Depuis 25 ans, la capitalisation boursière africaine est multipliée par 27 pour atteindre 560 milliards de dollars en 2024.
Pourtant, les entreprises africaines n’ont levé que 1 % des capitaux propres au niveau mondial depuis le début du millénaire.
Cette situation montre clairement que le potentiel financier africain est largement sous-exploité sur la scène internationale.
La concentration des marchés africains est frappante et inquiète les observateurs économiques et financiers.
En effet, l’Afrique du Sud, le Maroc et l’Égypte détiennent à eux seuls 80 % de la capitalisation boursière totale sur le continent.

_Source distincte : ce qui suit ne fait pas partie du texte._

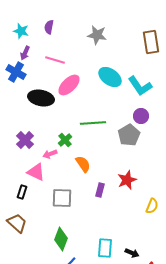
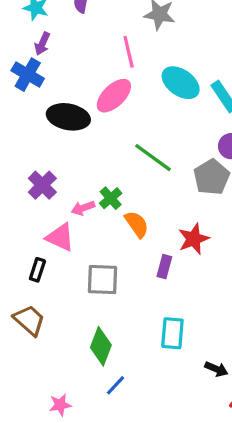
pink line: (55, 60) -> (129, 52), moved, turned 60
green line: (93, 123) -> (153, 158), turned 40
green cross: (65, 140) -> (111, 198), moved
red star: (127, 180) -> (194, 239), moved
cyan rectangle: (105, 248) -> (172, 333), moved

Le volume des transactions reste faible et les entreprises cotées souffrent encore de faibles pratiques de gouvernance et de transparence.
Les services financiers numériques favorisent une meilleure inclusion, mais des investissements massifs restent nécessaires pour transformer ces marchés.
La transition financière africaine est souvent désalignée avec le développement économique réel des pays du continent.
Les marchés obligataires souverains ne représentent qu’1 % des obligations mondiales.
Alors que l’Afrique contribue à hauteur de 3 % du PIB global.
La dette des entreprises locales est faible et ne représente que 5 % des obligations des marchés émergents, concentrée sur quelques pays seulement.
L’exposition au risque de change demeure élevée, car la majorité de la dette africaine est libellée en devises étrangères.
Par ailleurs, 80 % des pays notés présentent un risque élevé.
Malgré ces faiblesses, le développement de marchés de capitaux dynamiques pourrait soutenir la croissance et l’innovation.
Un recours accru aux financements de marché améliorerait l’inclusion financière et stimulerait la compétitivité des entreprises africaines.
Quelques chiffres clés illustrent la situation : 1 141 entreprises cotées sur les bourses africaines contre environ 44 000 dans le monde.
La part des entreprises africaines dans les capitaux levés au niveau mondial depuis 2000 est de seulement 1 %.
Et 80 % de la capitalisation boursière africaine cumulée se concentre dans les trois plus grands marchés : Afrique du Sud, Maroc et Égypte.
L’Afrique n’est pas un passé qu’on pleure, mais un avenir à bâtir avec mémoire et dignité, pour se positionner enfin dans la finance mondiale.